Les 41 du Matin sont toujours en rade DEUTSCH

impressum-les journalistes suisses se débat aux côtés de la Task force du Matin pour obtenir des conditions de départ honorables. Mais Tamedia est intraitable et la situation s’enlise.

Un plan social digne de ce nom, calqué sur ceux qui ont prévalu à la SSR ou encore à l’ATS. Voici ce que demandent impressum et la Task Force à Tamedia pour les collaborateurs du Matin. Soit des indemnités payées en un seul versement allant de 3 à 15 mois selon l’âge et l’ancienneté du collaborateur licencié, des aides à la formation, de bonnes conditions pour les retraites anticipées mais aussi un fonds pour les cas de rigueur. En face, Tamedia oppose un plan social qui n’en est en fait pas un, basé sur ce qui avait été accordé à l’automne 2016 au moment de la restructuration des rédactions de la Tribune de Genève et de 24 Heures (20 personnes touchées). Soit seulement un à 5 mois d’indemnités dites de non-emploi, et donc à ce titre-là, conditionnées au fait que le collaborateur, mois après mois, ne retrouve pas d’emploi. Le 12 octobre dernier, les rédactions réunies en Assemblée générale ont refusé cette contre-proposition, en demandant que les indemnités soient multipliées par deux. Elles ont également décidé de solliciter l’intervention de l’Office de conciliation, lequel a donné mandat aux avocats des parties de négocier sous les réserves d’usage.
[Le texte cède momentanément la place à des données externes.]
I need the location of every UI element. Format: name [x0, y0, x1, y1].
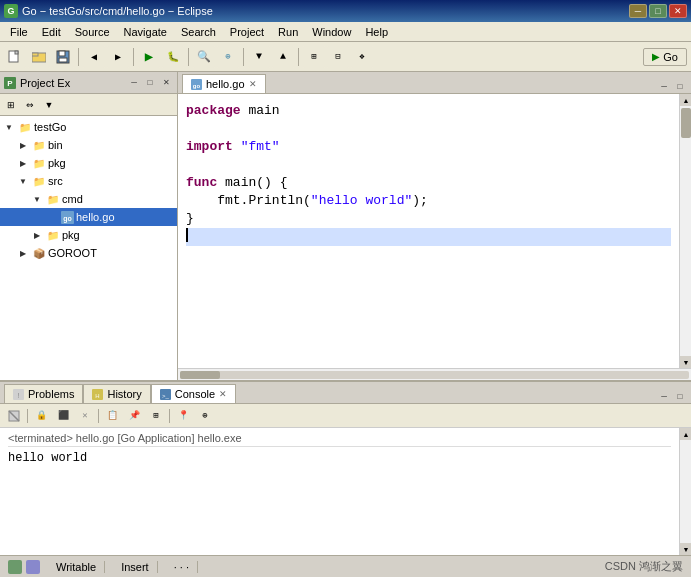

Le 1er novembre, l’AG des rédactions a refusé la proposition obtenue par les avocats des deux parties qui est arrivée sur son bureau : non, les indemnités de non-emploi simplement transformées en indemnités de départ, et donc versées d’une seule traite à tous les collaborateurs licenciés en recherche d’emploi ou non, ne suffisent pas. L’AG des rédactions a alors donné son feu vert pour une négociation sous l’égide d’un tribunal arbitral, le cas échéant. Huit jours plus tard, Tamedia a refusé à son tour cette contre-proposition. A l’heure actuelle, c’est le blocage complet. La faute à Tamedia qui, depuis le début de ce conflit social sans pareil dans la presse romande, n’a jamais daigné entrer dans un véritable processus de négociation. Le 15 novembre, « les 41 du Matin » ont organisé une action coup de poing pour se faire entendre. Des manifestations du même type vont se poursuivre jusqu’à Noël, de même que des campagnes de sensibilisation sur les réseaux sociaux. Désormais, la seule solution restante est la procédure d’arbitrage qui est prévue tant par le droit vaudois que par le droit des obligations ou encore par la CCT.